Assigned task:
Which of the lines in the data mention the string "path"? List them all.
BEGIN Given information
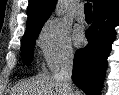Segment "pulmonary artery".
<instances>
[{
	"label": "pulmonary artery",
	"instance_id": "obj_1",
	"mask_svg": "<svg viewBox=\"0 0 119 95\" xmlns=\"http://www.w3.org/2000/svg\"><path fill=\"white\" fill-rule=\"evenodd\" d=\"M76 19L78 22H85V14L82 7H79L76 12Z\"/></svg>",
	"mask_w": 119,
	"mask_h": 95
}]
</instances>
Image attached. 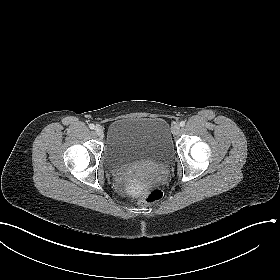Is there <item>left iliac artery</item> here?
Returning a JSON list of instances; mask_svg holds the SVG:
<instances>
[{
  "label": "left iliac artery",
  "mask_w": 280,
  "mask_h": 280,
  "mask_svg": "<svg viewBox=\"0 0 280 280\" xmlns=\"http://www.w3.org/2000/svg\"><path fill=\"white\" fill-rule=\"evenodd\" d=\"M180 126H181V127L185 126V121H181V122H180Z\"/></svg>",
  "instance_id": "obj_1"
}]
</instances>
END Given information
Solved problem:
	"mask_svg": "<svg viewBox=\"0 0 119 95\" xmlns=\"http://www.w3.org/2000/svg\"><path fill=\"white\" fill-rule=\"evenodd\" d=\"M76 19L78 22H85V14L82 7H79L76 12Z\"/></svg>",
  "mask_svg": "<svg viewBox=\"0 0 280 280\" xmlns=\"http://www.w3.org/2000/svg\"><path fill=\"white\" fill-rule=\"evenodd\" d=\"M180 126H181V127L185 126V121H181V122H180Z\"/></svg>",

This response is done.